What you are asked to do: From the line with "II - financiamento de proj" to the line with "(Incluído pe", retype every line exactly, including those two, and leave out the rest of the data below.
──────────────────────────────
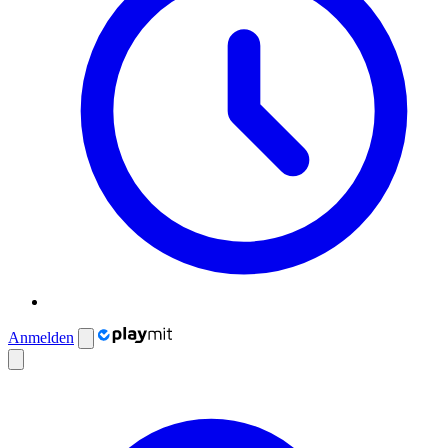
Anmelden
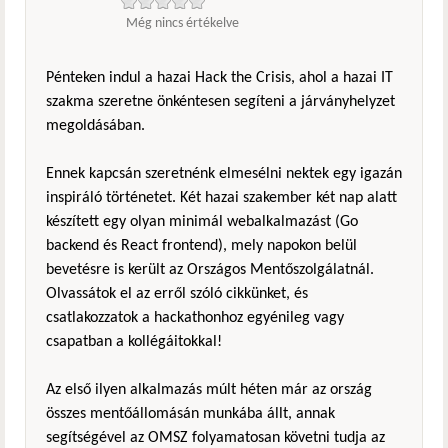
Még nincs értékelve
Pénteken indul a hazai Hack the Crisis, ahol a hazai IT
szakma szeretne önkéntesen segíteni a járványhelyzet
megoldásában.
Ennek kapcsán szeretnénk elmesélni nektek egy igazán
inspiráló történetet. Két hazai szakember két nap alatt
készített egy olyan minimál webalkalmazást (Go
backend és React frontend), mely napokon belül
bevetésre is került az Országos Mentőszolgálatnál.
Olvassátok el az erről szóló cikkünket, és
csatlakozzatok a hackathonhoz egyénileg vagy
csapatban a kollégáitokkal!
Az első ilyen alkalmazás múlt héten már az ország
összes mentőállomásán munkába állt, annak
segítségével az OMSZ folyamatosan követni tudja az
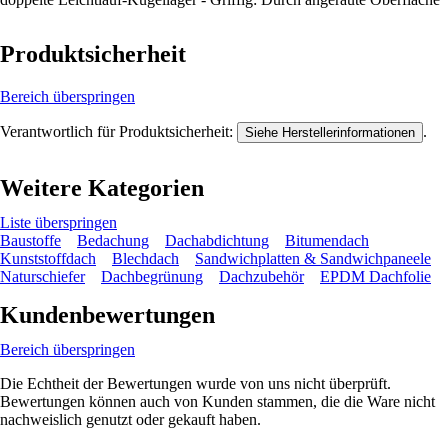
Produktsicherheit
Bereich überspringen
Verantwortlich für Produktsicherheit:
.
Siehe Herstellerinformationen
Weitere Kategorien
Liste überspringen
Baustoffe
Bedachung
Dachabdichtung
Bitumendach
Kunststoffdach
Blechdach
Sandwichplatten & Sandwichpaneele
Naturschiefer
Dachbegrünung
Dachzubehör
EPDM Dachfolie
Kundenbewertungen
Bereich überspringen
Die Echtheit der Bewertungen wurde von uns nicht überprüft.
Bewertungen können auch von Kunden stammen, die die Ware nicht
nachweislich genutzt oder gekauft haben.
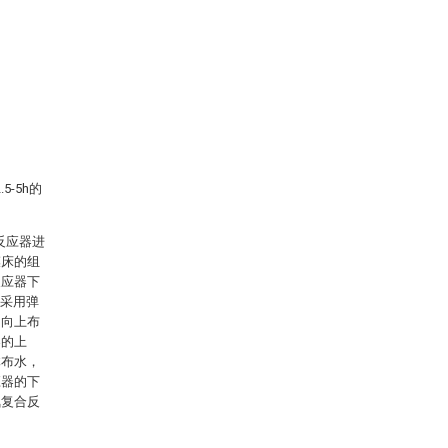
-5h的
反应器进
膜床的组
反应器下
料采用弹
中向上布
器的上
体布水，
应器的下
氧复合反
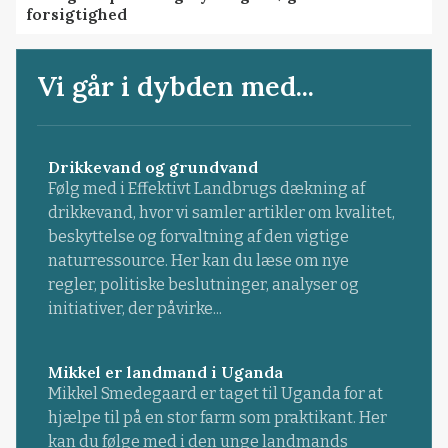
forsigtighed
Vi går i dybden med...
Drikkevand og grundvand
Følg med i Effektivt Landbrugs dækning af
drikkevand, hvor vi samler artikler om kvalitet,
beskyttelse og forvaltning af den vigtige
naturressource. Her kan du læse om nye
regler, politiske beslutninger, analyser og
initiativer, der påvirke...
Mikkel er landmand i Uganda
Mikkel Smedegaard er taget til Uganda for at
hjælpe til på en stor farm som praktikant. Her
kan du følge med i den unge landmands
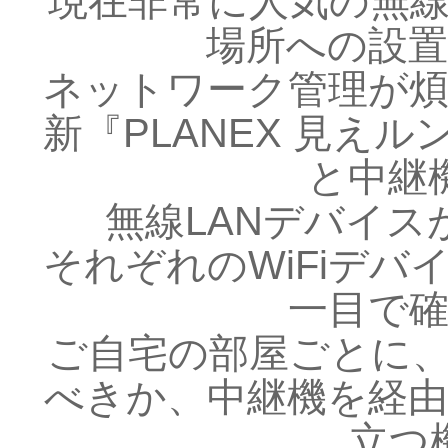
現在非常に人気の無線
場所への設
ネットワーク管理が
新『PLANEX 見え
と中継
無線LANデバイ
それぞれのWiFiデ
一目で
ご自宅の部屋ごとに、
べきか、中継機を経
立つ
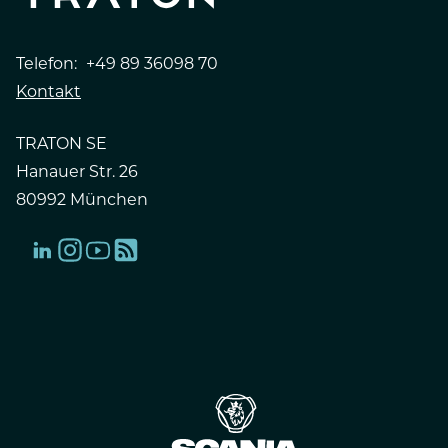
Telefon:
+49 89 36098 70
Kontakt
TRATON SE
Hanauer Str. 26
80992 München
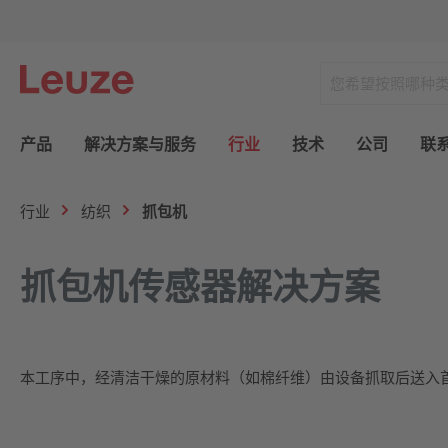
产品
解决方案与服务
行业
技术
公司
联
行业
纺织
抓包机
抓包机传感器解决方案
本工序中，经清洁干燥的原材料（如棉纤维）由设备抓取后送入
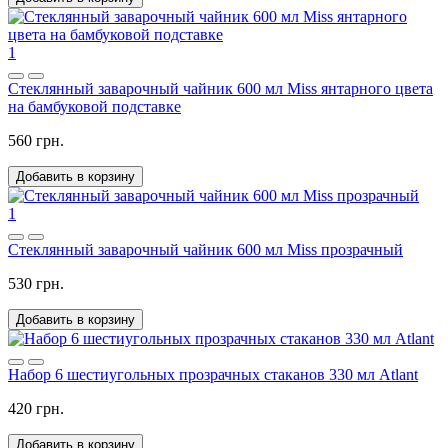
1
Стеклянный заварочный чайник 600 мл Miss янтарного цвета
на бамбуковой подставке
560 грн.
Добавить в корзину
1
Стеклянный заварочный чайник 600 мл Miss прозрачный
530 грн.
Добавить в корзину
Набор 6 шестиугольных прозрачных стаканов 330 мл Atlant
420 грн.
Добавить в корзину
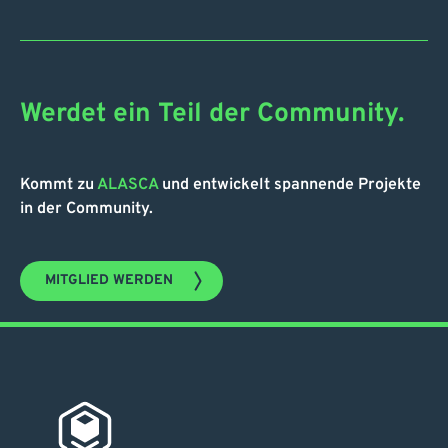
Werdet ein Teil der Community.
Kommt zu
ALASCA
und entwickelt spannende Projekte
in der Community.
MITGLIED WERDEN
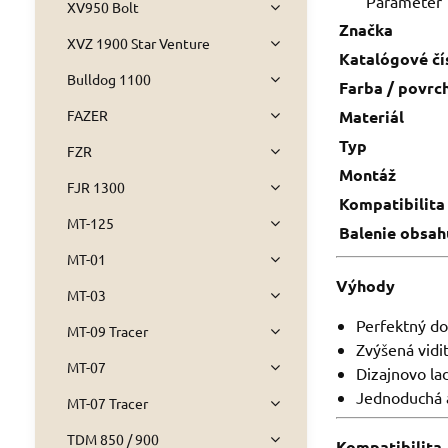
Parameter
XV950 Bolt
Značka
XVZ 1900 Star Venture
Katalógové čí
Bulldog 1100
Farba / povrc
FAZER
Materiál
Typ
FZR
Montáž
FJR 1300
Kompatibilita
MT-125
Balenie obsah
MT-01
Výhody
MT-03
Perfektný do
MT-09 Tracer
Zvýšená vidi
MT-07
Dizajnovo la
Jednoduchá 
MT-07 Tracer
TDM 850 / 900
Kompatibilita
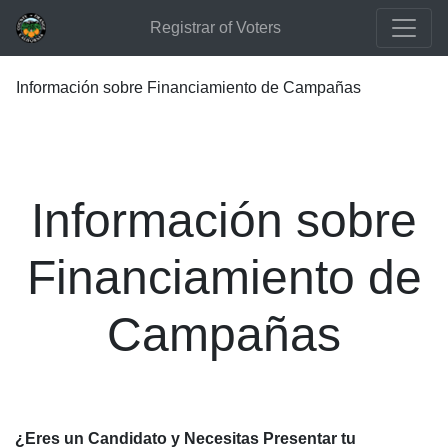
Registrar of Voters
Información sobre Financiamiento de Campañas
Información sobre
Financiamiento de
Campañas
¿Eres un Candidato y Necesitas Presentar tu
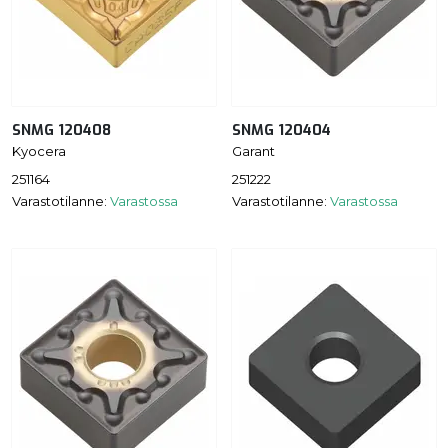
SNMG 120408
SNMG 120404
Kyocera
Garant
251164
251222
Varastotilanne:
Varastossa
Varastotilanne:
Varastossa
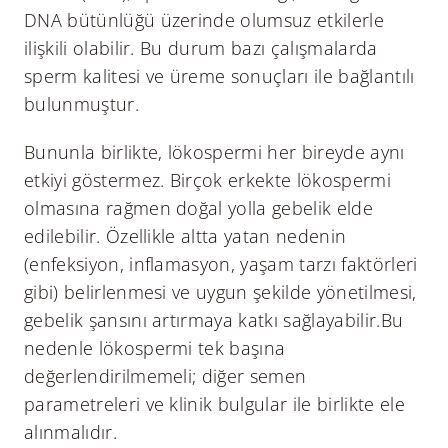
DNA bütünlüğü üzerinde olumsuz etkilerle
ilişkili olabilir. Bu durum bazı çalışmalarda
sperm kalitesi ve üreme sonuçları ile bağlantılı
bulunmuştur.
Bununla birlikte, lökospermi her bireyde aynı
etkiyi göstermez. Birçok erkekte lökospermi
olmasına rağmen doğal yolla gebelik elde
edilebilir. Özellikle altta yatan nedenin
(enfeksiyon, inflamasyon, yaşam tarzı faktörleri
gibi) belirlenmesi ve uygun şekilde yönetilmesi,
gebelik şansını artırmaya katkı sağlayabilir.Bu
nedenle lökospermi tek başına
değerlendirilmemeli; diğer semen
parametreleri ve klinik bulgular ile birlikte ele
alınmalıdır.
──────────────────────────────
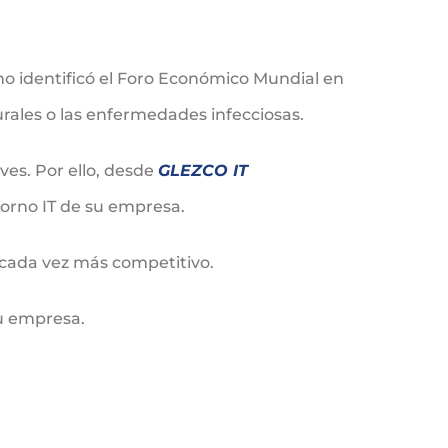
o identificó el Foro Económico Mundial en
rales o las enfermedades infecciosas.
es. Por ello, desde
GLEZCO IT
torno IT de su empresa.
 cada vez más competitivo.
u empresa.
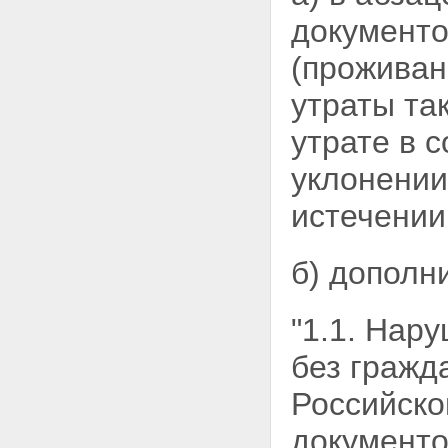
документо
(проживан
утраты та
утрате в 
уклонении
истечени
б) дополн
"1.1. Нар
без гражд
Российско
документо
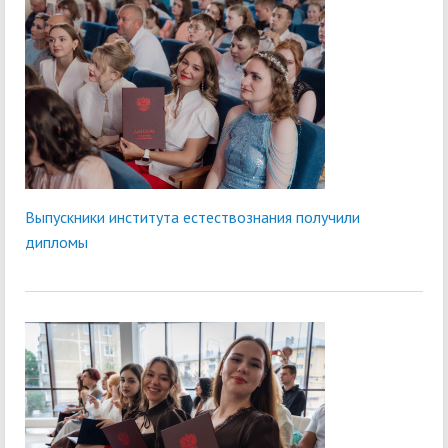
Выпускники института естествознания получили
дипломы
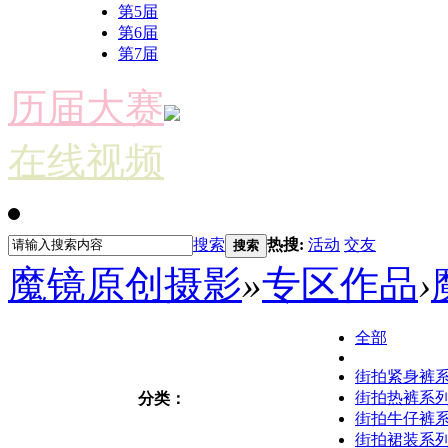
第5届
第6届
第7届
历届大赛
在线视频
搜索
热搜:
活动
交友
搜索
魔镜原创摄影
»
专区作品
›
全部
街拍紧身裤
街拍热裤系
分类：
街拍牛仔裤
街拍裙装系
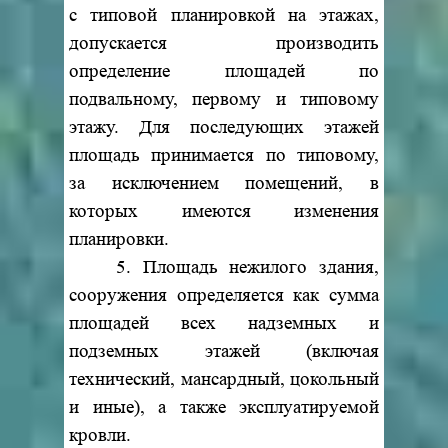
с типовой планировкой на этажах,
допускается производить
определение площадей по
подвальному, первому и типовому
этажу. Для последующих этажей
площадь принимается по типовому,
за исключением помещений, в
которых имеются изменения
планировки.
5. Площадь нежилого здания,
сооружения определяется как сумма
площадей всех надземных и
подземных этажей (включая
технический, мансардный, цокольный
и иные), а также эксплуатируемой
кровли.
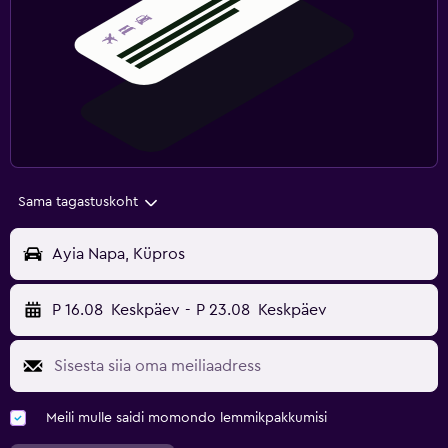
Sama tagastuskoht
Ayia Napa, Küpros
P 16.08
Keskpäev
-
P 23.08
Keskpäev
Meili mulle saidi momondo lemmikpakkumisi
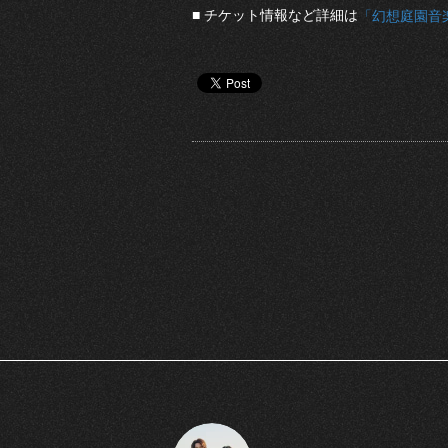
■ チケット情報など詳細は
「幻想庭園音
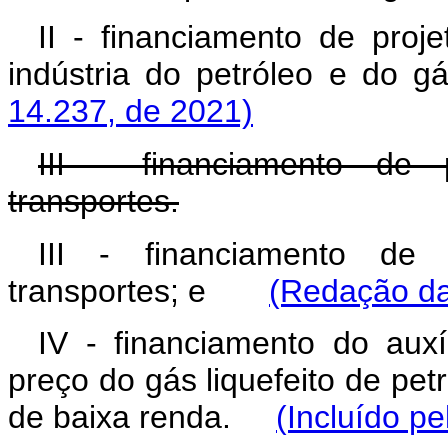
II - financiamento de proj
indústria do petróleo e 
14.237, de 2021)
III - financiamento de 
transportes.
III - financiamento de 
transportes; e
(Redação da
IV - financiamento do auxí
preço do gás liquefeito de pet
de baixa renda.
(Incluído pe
──────────────────────────────
Answer to the exercise:
II - financiamento de proj
indústria do petróleo e 
14.237, de 2021)
III - financiamento de 
transportes.
III - financiamento de 
transportes; e
(Redação da
IV - financiamento do auxí
preço do gás liquefeito de pet
de baixa renda.
(Incluído pe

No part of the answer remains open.